El Decreto que desarrolla la ley, del año 1969, regula cuestiones tan anacrónicas como reveladoras: así, menciona como medios para garantizar tales secretos el cambio de combinación de las cerraduras de las cajas fuertes o la destrucción de las materias secretas «por medio del fuego o procedimientos químicos».
Con todo, el mayor anacronismo de la ley radica en que no contempla un plazo de caducidad de forma que, salvo que el órgano que los clasificó los desclasifique expresamente, los documentos pasan a ser eternamente secretos, sin plazo alguno. Desde el inicio de la democracia, las minorías parlamentarias han presionado sin éxito para transformar el férreo marco legal de los secretos de Estado, que omite en su articulado la desclasificación automática de los papeles a partir de unos plazos determinados de tiempo (normalmente, 25 años prorrogables otros 10, unos periodos generalizados en la mayoría de los países desarrollados). Tampoco los diputados lo tienen fácil para saber lo que hay. Cualquier petición para ver material clasificado tiene que estar promovida por, al menos, la cuarta parte de los miembros del Congreso. Es decir, un mínimo de 88 diputados. Lo que supone que los dos grandes partidos (PSOE y PP) tienen que formar parte de la ecuación.
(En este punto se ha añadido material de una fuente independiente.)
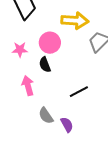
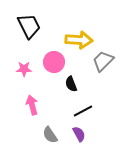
black semicircle: (45, 65) -> (71, 84), moved
purple semicircle: (67, 125) -> (79, 134), moved

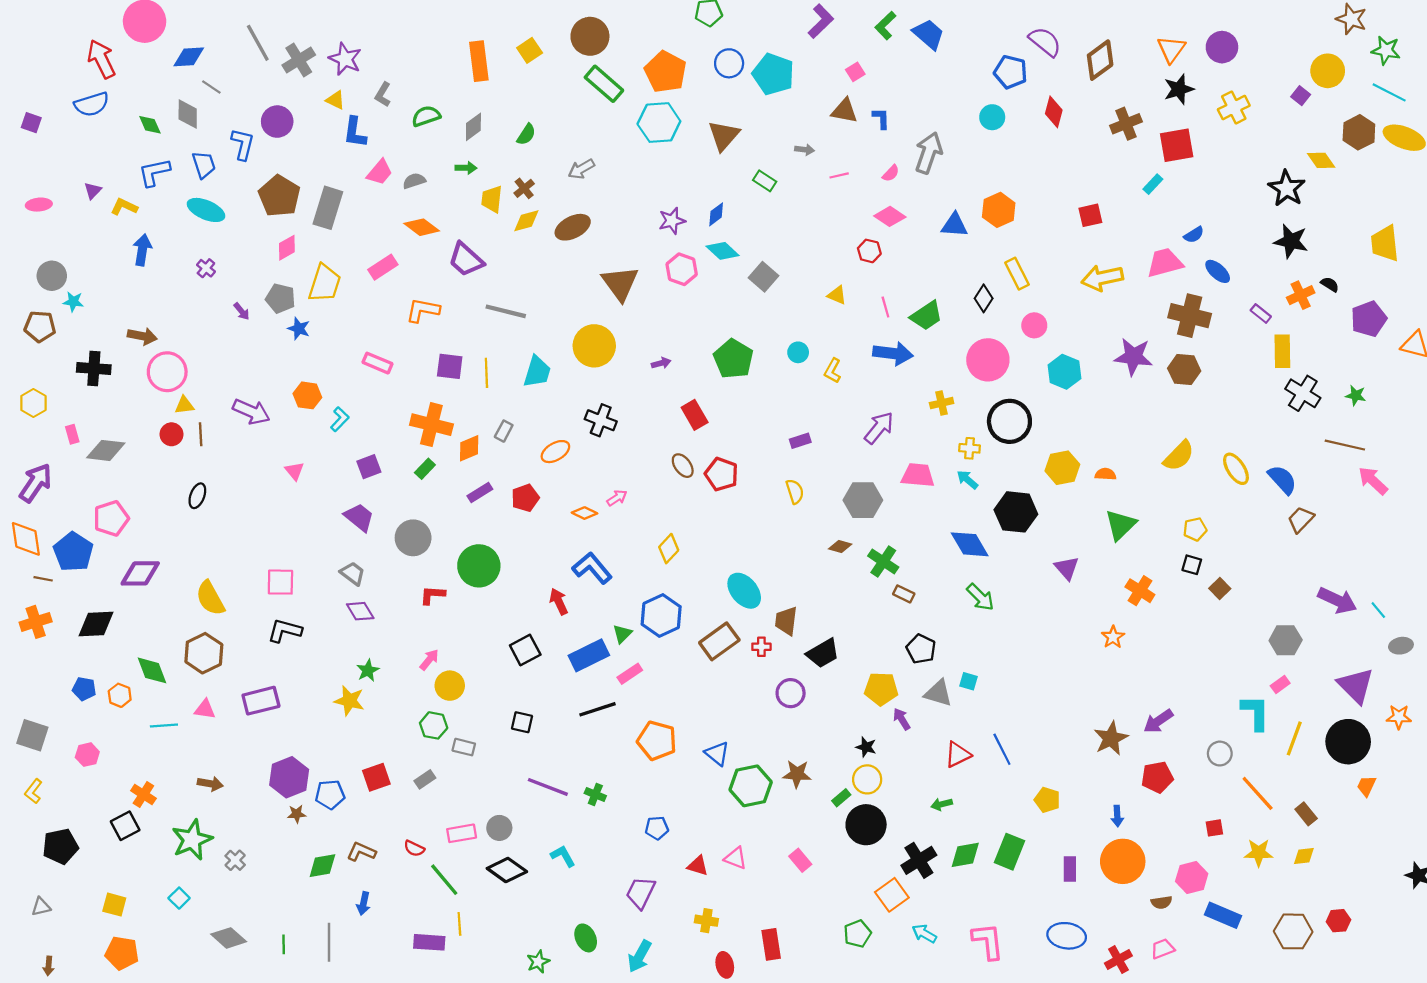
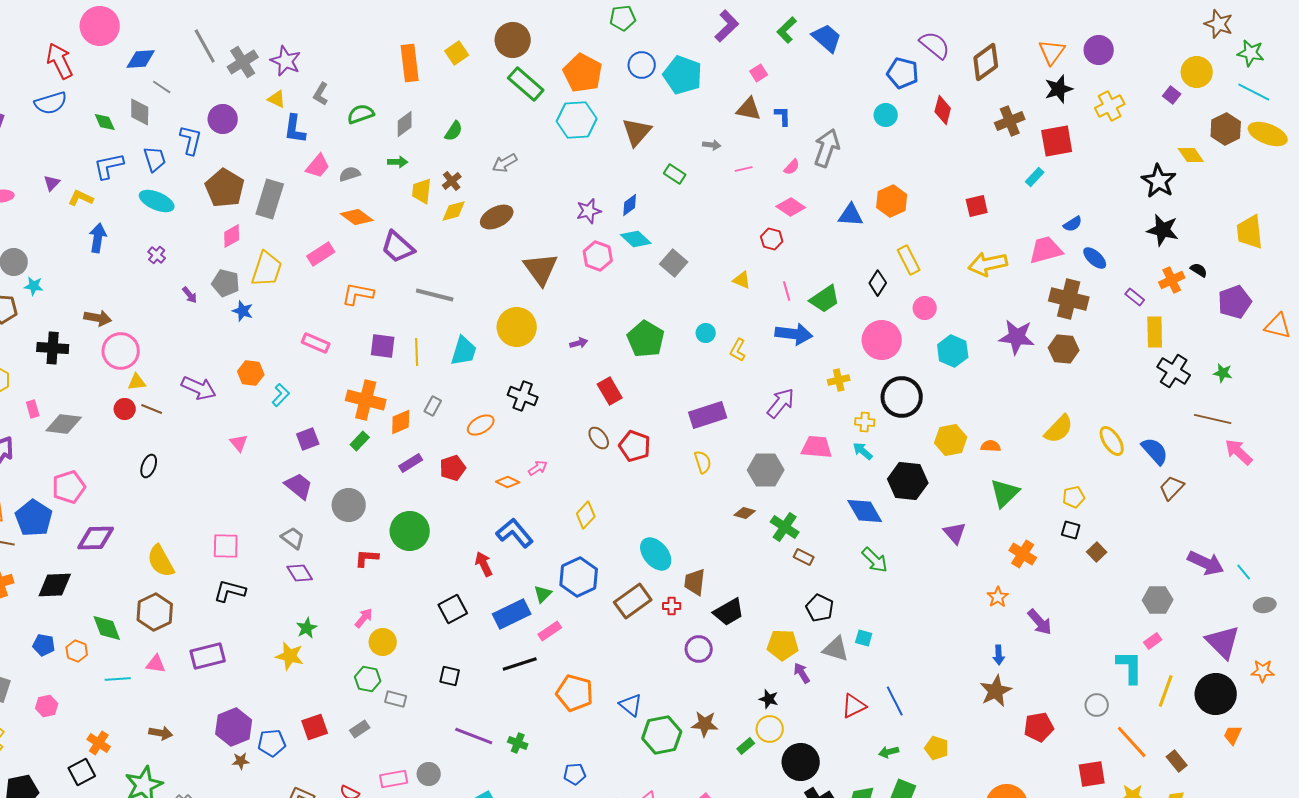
brown line: (201, 434) -> (152, 409), turned -65
purple rectangle: (800, 441) -> (708, 415), size x1.8
purple arrow: (1158, 721) -> (1040, 622), moved, turned -96
green arrow: (942, 804) -> (889, 752), moved
blue arrow: (1117, 816) -> (999, 655), moved
black circle: (866, 825) -> (801, 762), moved
red square: (1214, 828) -> (1092, 774), size x1.6

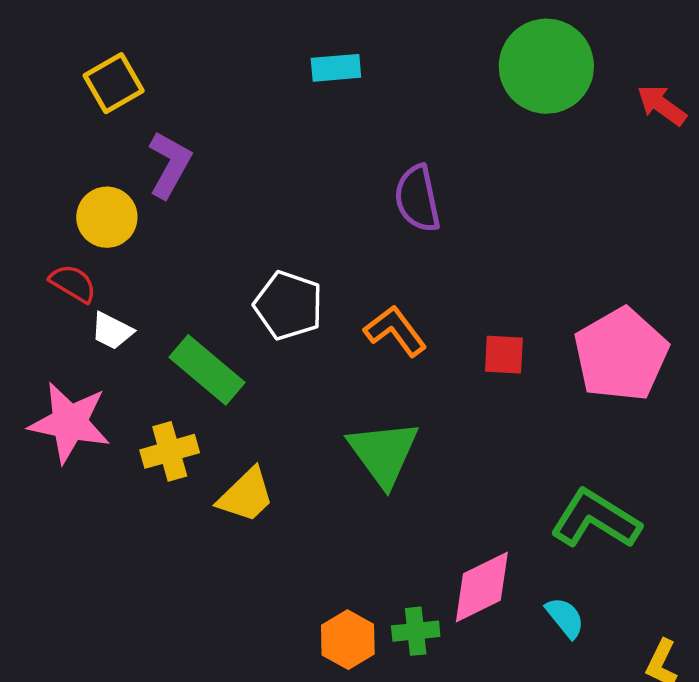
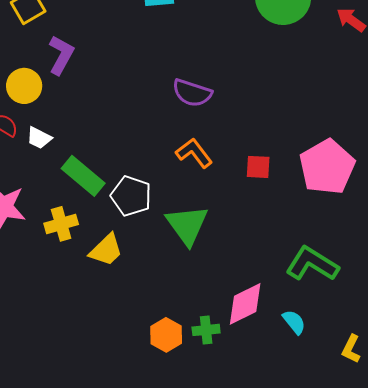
purple semicircle: (417, 199) -> (192, 93), moved, turned -60
white pentagon: (288, 305) -> (131, 196), moved
white trapezoid: (112, 331) -> (39, 138), moved

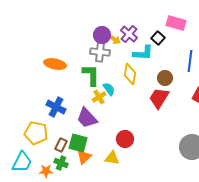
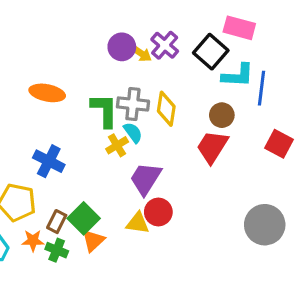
black square: (158, 38) -> (211, 52), size x1.5
gray cross: (100, 52) -> (133, 104), moved
cyan L-shape: (143, 53) -> (238, 75), moved
purple trapezoid: (87, 118) -> (146, 179), moved, turned 75
green square: (78, 143) -> (84, 218), turned 30
yellow triangle: (112, 158) -> (138, 223), moved
orange star: (46, 171) -> (33, 241), moved

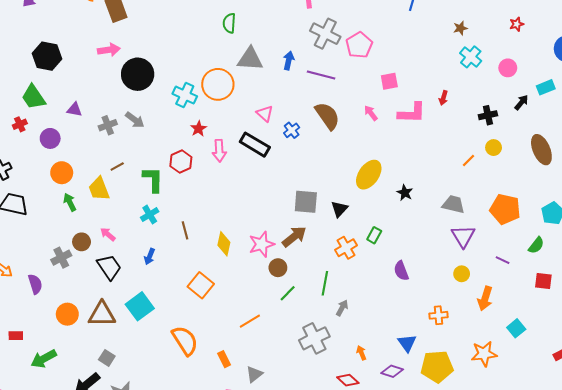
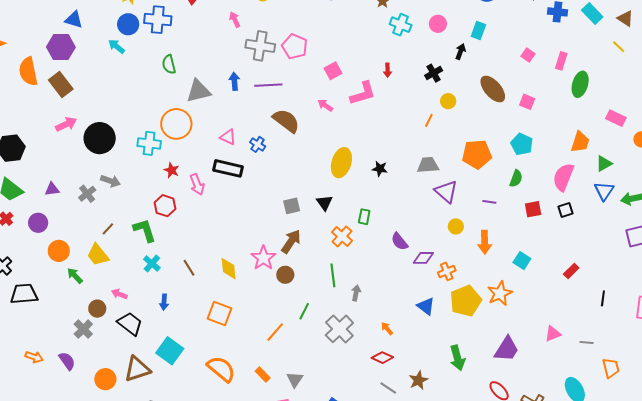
cyan rectangle: (546, 87) -> (478, 31), turned -30
gray square: (306, 202) -> (292, 206), size x0.7
green line: (288, 293) -> (304, 311), moved
yellow pentagon: (437, 367) -> (466, 301), moved
purple diamond: (392, 371) -> (423, 258), moved

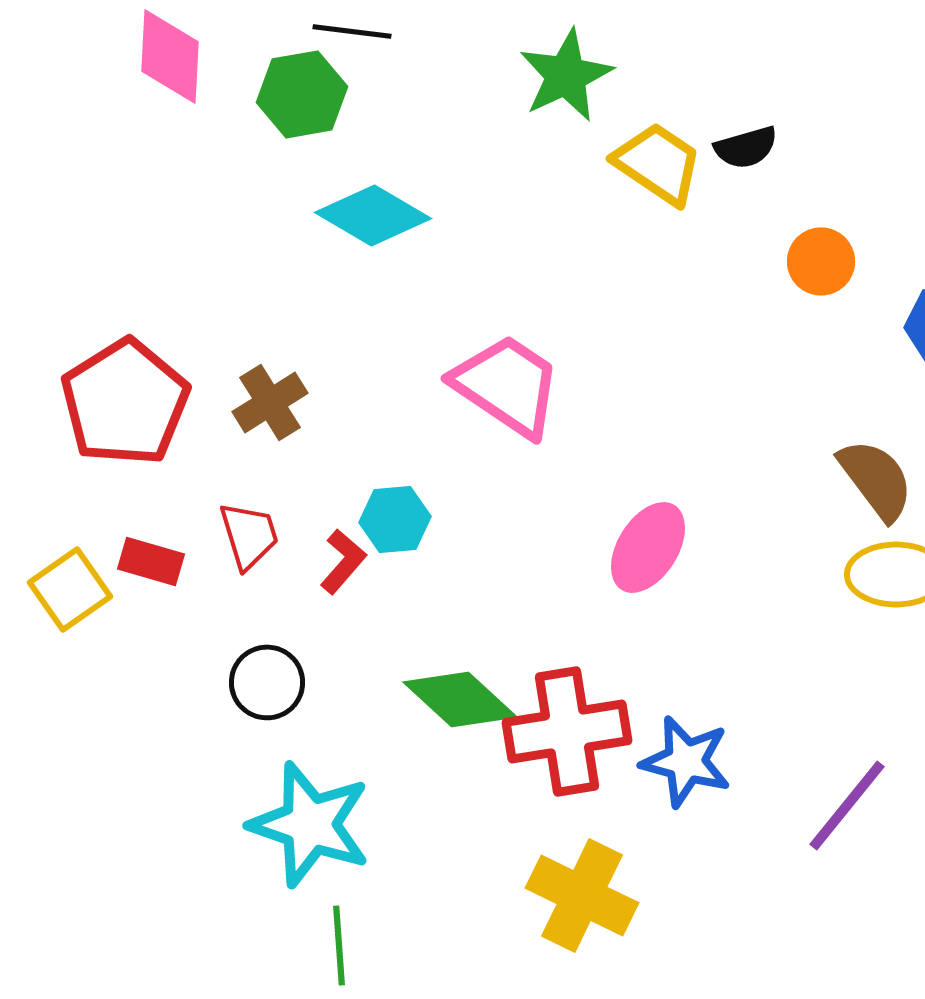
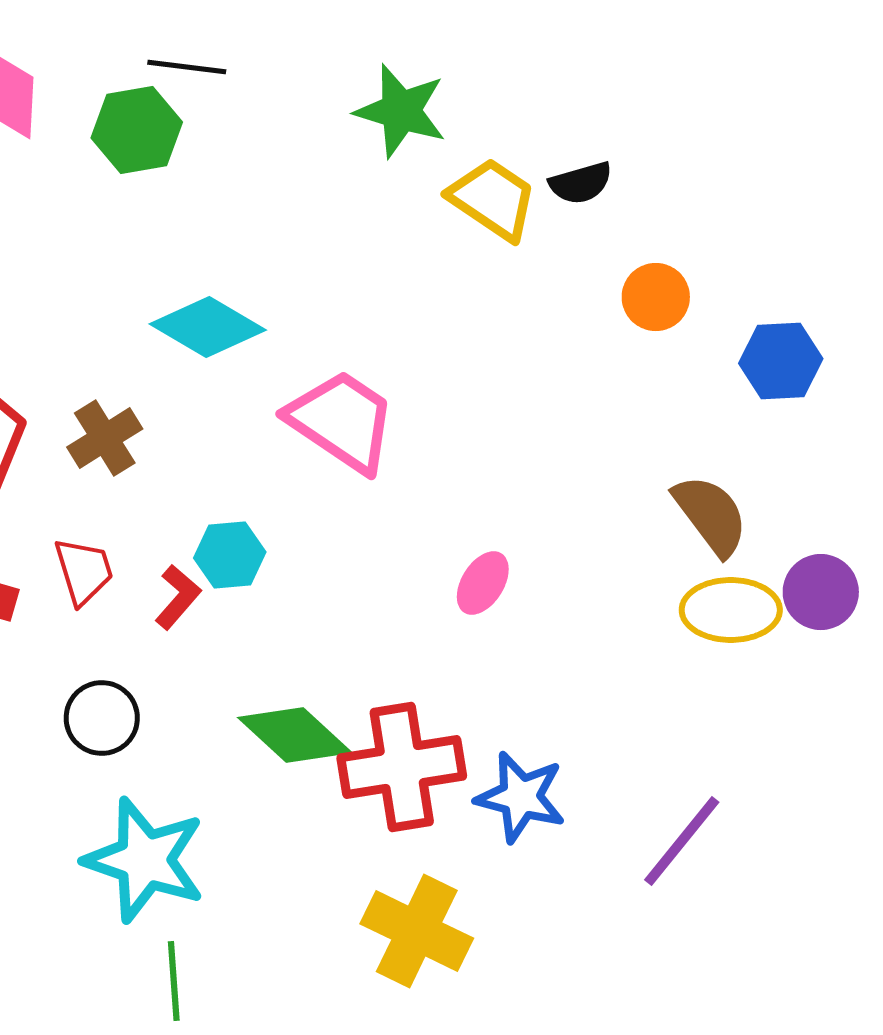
green star: (566, 75) -> (401, 111), turned -30
cyan diamond: (373, 215) -> (208, 327), moved
pink ellipse: (648, 547) -> (483, 583), size x0.7

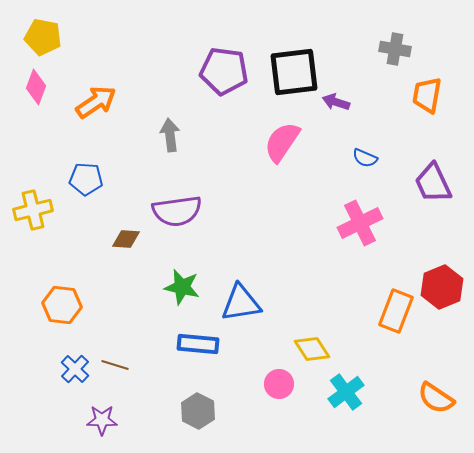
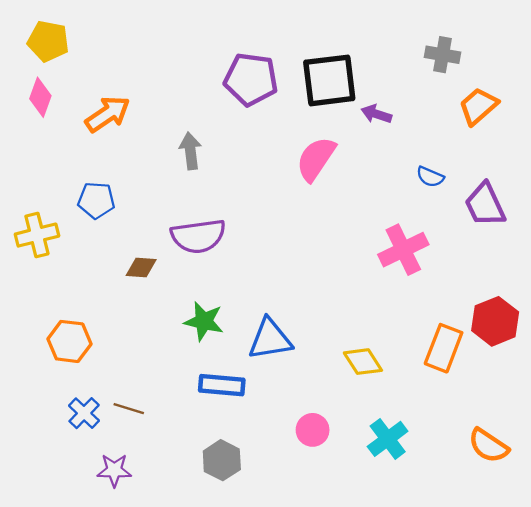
orange trapezoid: (427, 95) -> (478, 106), turned 39
blue semicircle: (365, 158) -> (430, 177), moved
yellow diamond: (312, 349) -> (363, 362), moved

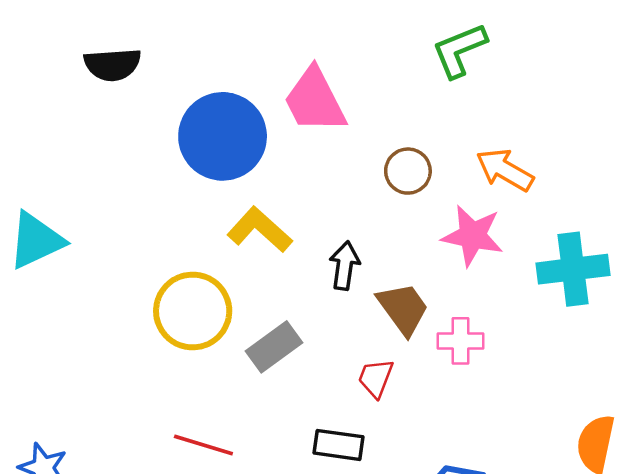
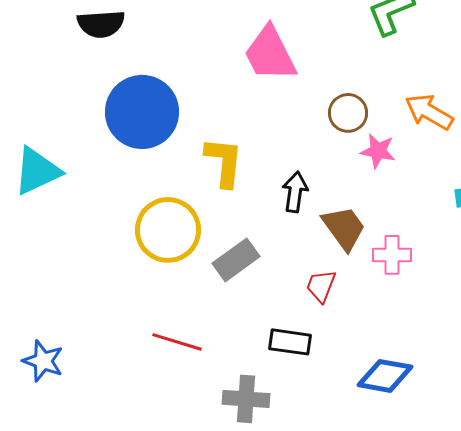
blue circle: (223, 136) -> (142, 112), moved
yellow L-shape: (260, 230) -> (224, 162), turned 54
pink star: (473, 236) -> (378, 151), moved, size x0.7

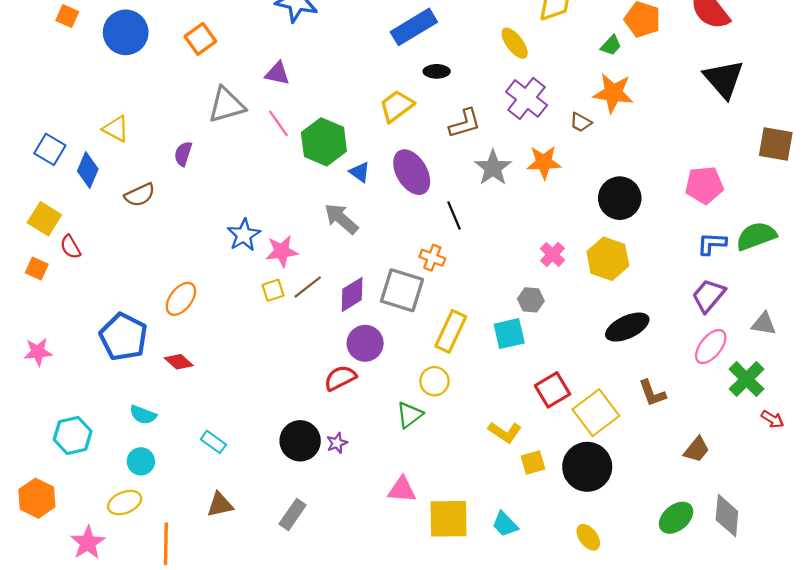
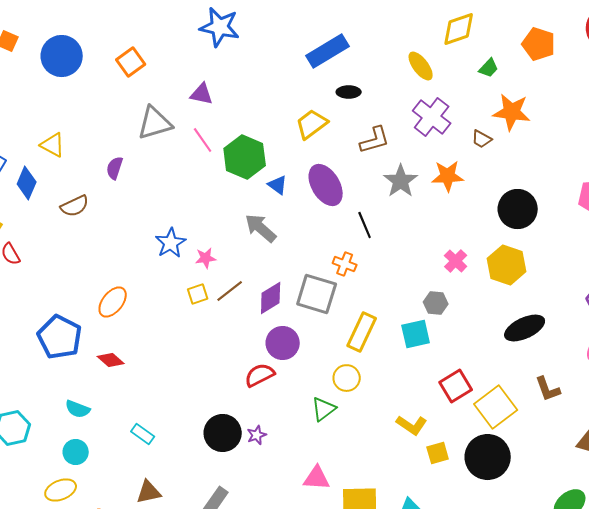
green trapezoid: (611, 45) -> (489, 68), moved
pink star: (282, 251) -> (206, 258), size x0.7

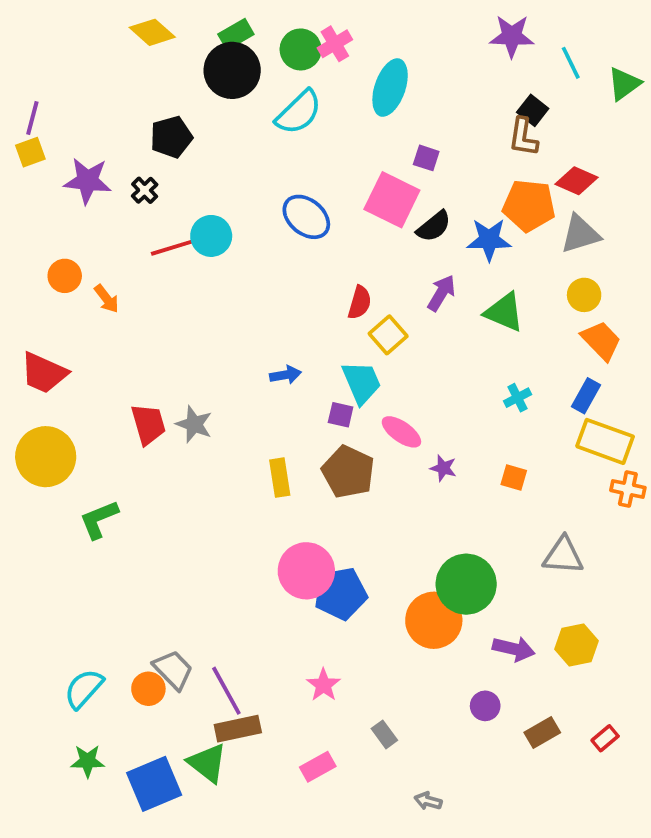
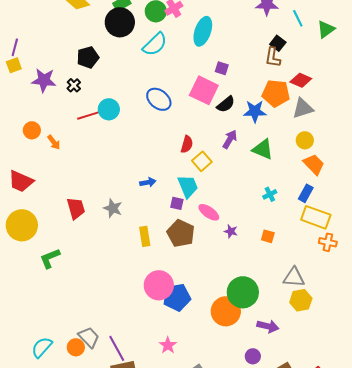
gray star: (194, 424) -> (113, 208), moved
yellow hexagon: (576, 645) -> (301, 300), moved

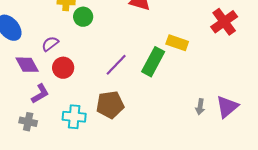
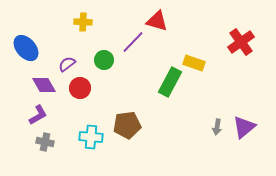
green circle: (83, 17) -> (104, 60), moved
purple line: (116, 65) -> (133, 42), moved
purple L-shape: (40, 94) -> (38, 115), moved

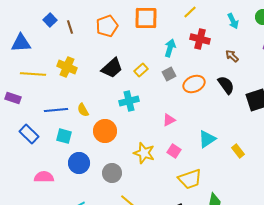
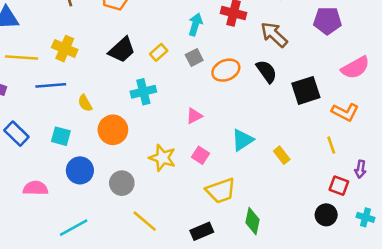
brown arrow: (232, 56) -> (274, 35), size x1.6
blue line: (56, 110) -> (51, 85), moved

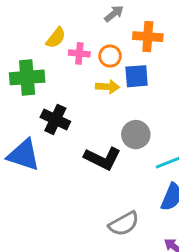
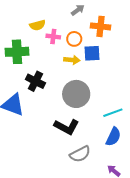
yellow semicircle: (56, 38) -> (38, 25), turned 35
gray circle: (136, 135) -> (76, 94), moved, size x1.4
black L-shape: (103, 158) -> (67, 127), moved

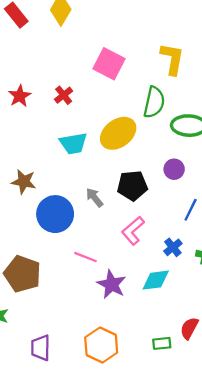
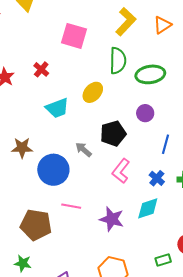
yellow L-shape: (172, 59) -> (126, 22), turned 44
yellow ellipse: (118, 133) -> (93, 92), size x0.7
pink line: (86, 257) -> (71, 206), moved

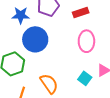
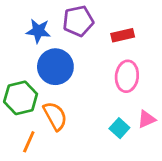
orange semicircle: (49, 84) -> (55, 116), moved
El hecho de que el PP y el PSOE hayan bloqueado uno tras otro los diversos intentos de reforma de la Ley de Secretos Oficiales ha hecho crecer la sospecha de que ambos partidos intentan en realidad tapar sucesos de la Transición que serían susceptibles de ser ya desclasificados, como la intentona golpista del 23-F; pero es que además debe tenerse en cuenta que el actual 'candado' legal afecta también a las acciones del régimen franquista, lo que plantea una situación sin parangón en el mundo: que un régimen democrático proteja y ampare los secretos de una dictadura, es decir, la impunidad.
Todo parece indicar que la idea del Gobierno central es que no haya un límite general de tiempo para hacer públicos automáticamente los documentos sino que habrá plazos diferentes sujetos a cautelas según el grado de protección y el nivel de secreto.
En realidad, todo este proceso genera un punto de escepticismo porque ya antes incluso de iniciar la redacción de la ley se han comenzado a formular alegaciones en el sentido de que hay que atender a la legislación sobre protección de datos personales y al derecho al honor, o a la seguridad de las fuentes informativas de los servicios de inteligencia o la necesidad de preservar las relaciones diplomáticas y cumplir los compromisos internacionales para frenar las expectativas sociales y políticas que este proceso normativo podría generar.
Lo único que está claro hasta el momento es que la decisión de elaborar un proyecto de ley de secretos oficiales supone que el Gobierno descarta totalmente el texto, muy bien trabajado, que fue presentado por el grupo vasco en el Congreso. Cabe recordar que, desde su admisión a trámite en enero de 2020, esa muy buena proposición de ley ha permanecido encallada en la Mesa del Congreso, que ha prorrogado el plazo de presentación de enmiendas veinticuatro veces: pura esencia de filibusterismo parlamentario tan poco edificante como revelador de los intereses en presencia.